With bold fruit flavors and accents of sweet spice, Grenache, Syrah and Mourvèdre form the base of the classic Rhône Red Blend, while Carignan, Cinsault and Counoise often come in to play. Though they originated from France’s southern Rhône Valley, with some creative interpretation, Rhône blends have also become popular in other countries. Somm Secret—Putting their own local spin on the Rhône Red Blend, those from Priorat often include Merlot and Cabernet Sauvignon. In California, it is not uncommon to see Petite Sirah make an appearance.
Famous for its full-bodied, seductive and spicy reds with flavor and aroma characteristics reminiscent of black cherry, baked raspberry, garrigue, olive tapenade, lavender and baking spice, Châteauneuf-du-Pape is the leading sub-appellation of the southern Rhône River Valley. Large pebbles resembling river rocks, called "galets" in French, dominate most of the terrain. The stones hold heat and reflect it back up to the low-lying gobelet-trained vines. Though the galets are typical, they are not prominent in every vineyard. Chateau Rayas is the most obvious deviation with very sandy soil.
According to law, eighteen grape varieties are allowed in Châteauneuf-du-Pape and most wines are blends of some mix of these.

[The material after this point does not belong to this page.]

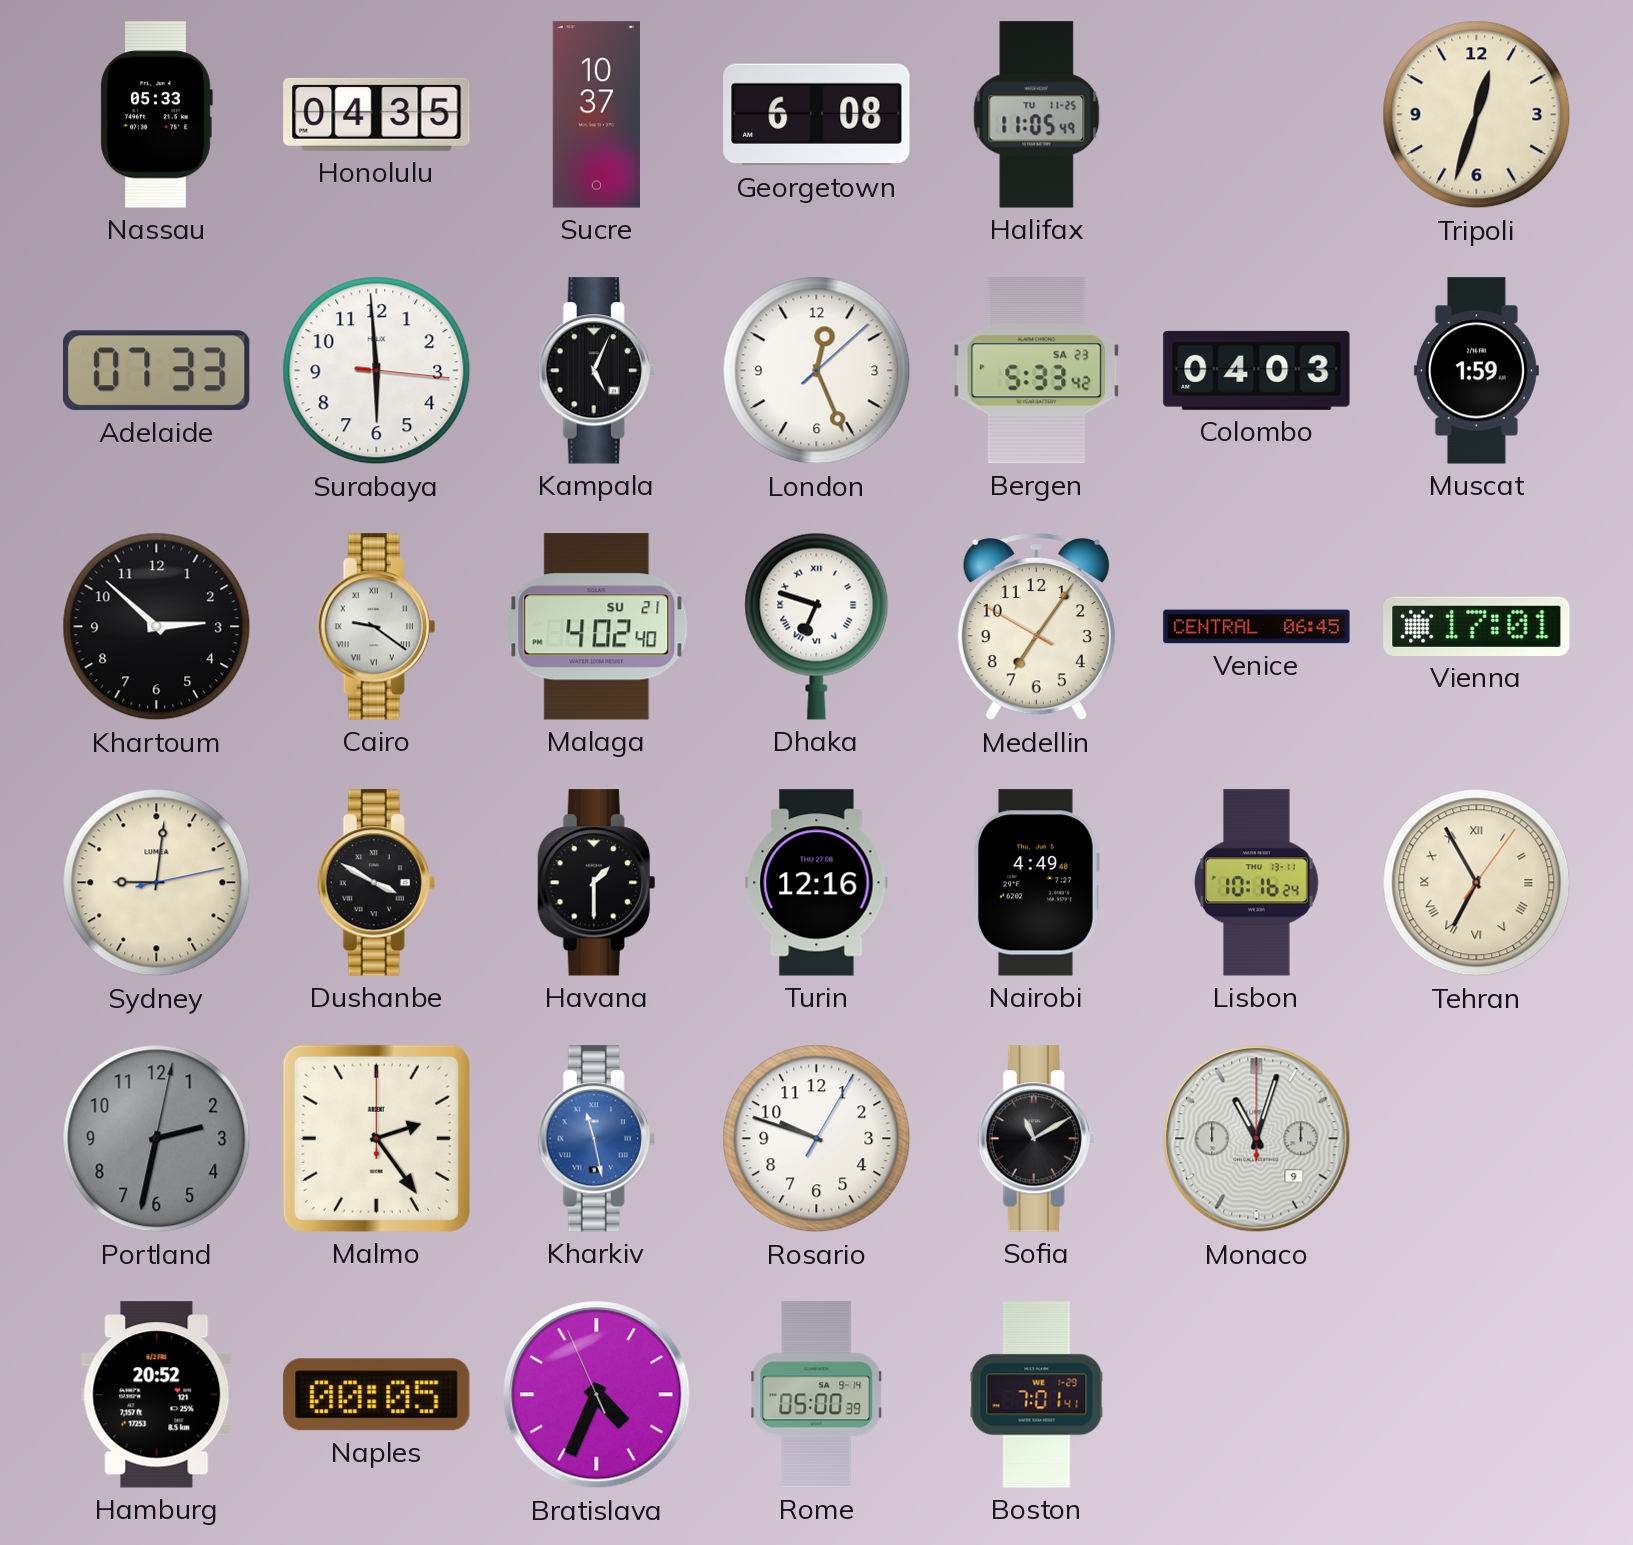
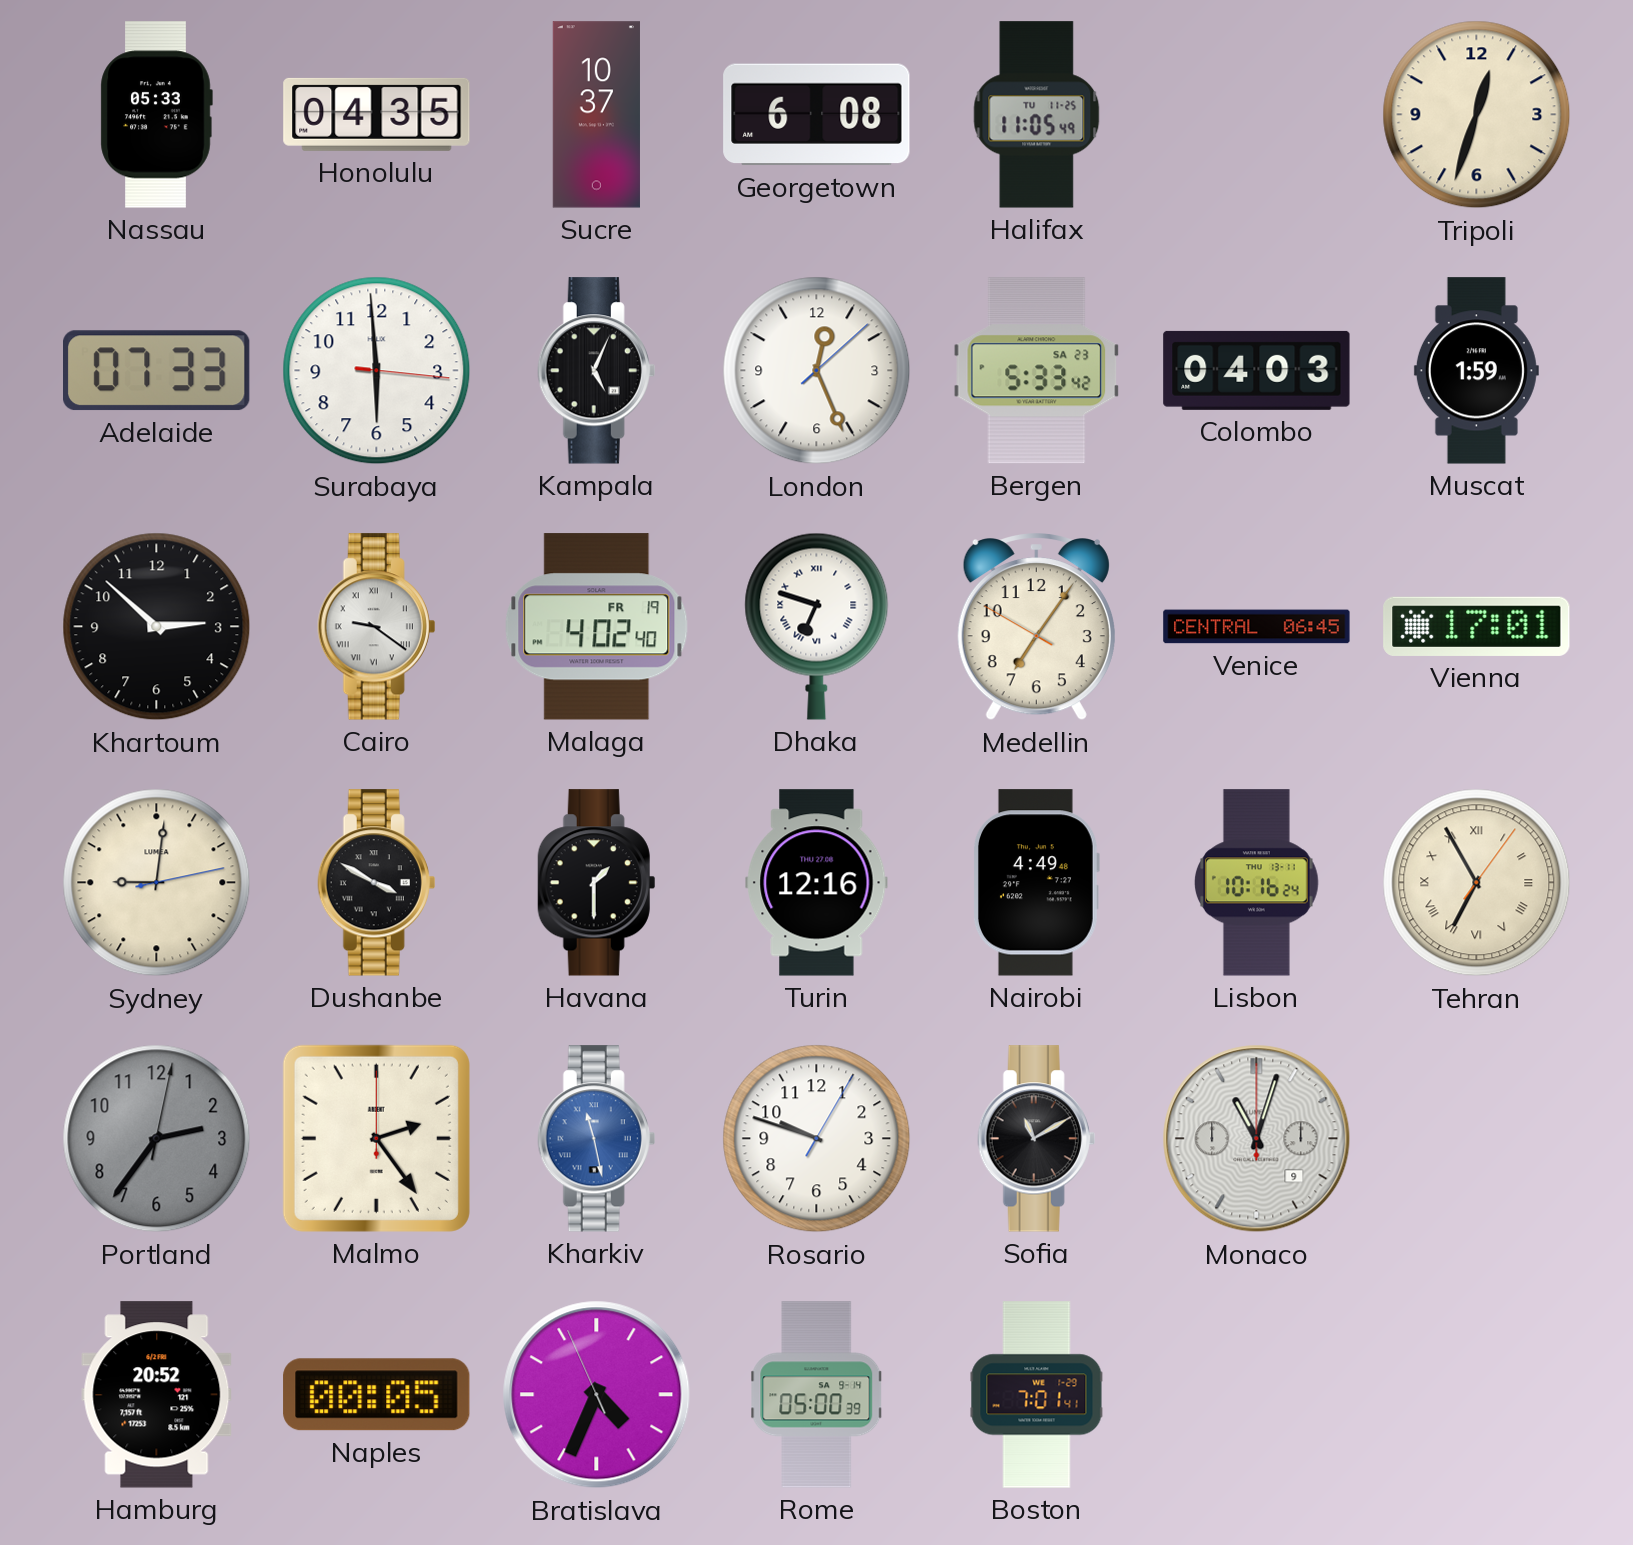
Malaga date: SU 21 -> FR 19
Portland: 2:32 -> 2:36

For reds, Grenache is the star player with Mourvedre and Syrah coming typically second. Others used include Cinsault, Counoise and occasionally Muscardin, Vaccarèse, Picquepoul Noir and Terret Noir.
Only about 6-7% of wine from Châteauneuf-du-Pape is white wine. Blends and single-varietal bottlings are typically based on the soft and floral Grenache Blanc but Clairette, Bourboulenc and Roussanne are grown with some significance.

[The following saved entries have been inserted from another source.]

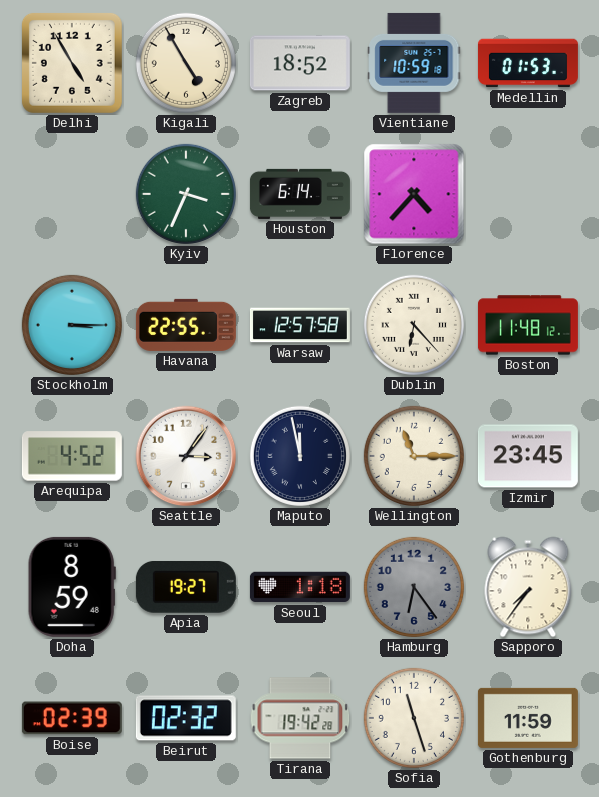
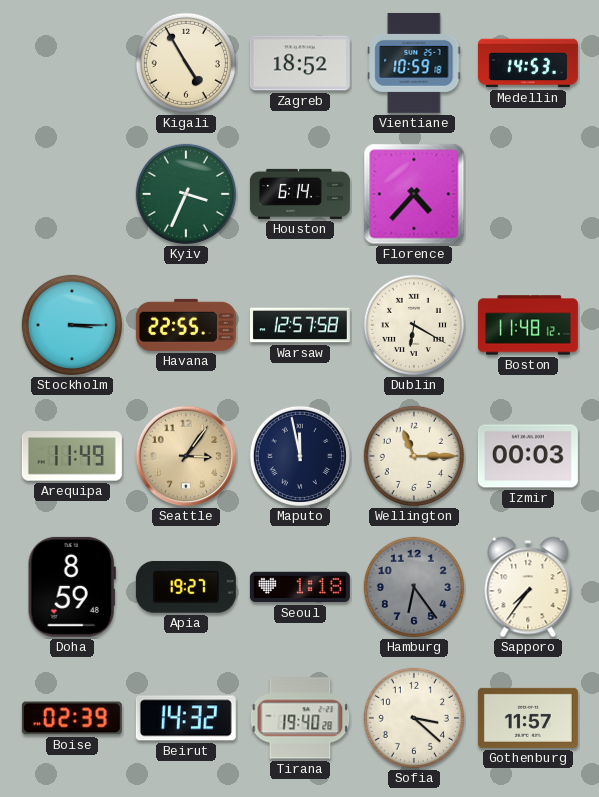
Delhi: 4:55 -> none
Medellin: 01:53 -> 14:53
Dublin: 6:23 -> 6:20
Arequipa: 4:52 -> 11:49
Seattle dial: white -> champagne
Izmir: 23:45 -> 00:03
Beirut: 02:32 -> 14:32
Tirana: 19:42 -> 19:40
Sofia: 11:27 -> 3:22
Gothenburg: 11:59 -> 11:57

The wine of Chateauneuf-du-Pape takes its name from the relocation of the papal court to Avignon. The lore says that after moving in 1309, Pope Clément V (after whom Chateau Pape-Clément in Pessac-Léognan is named) ordered that vines were planted. But it was actually his successor, John XXII, who established the vineyards. The name however, Chateauneuf-du-Pape, translated as "the pope's new castle," didn’t really stick until the 19th century.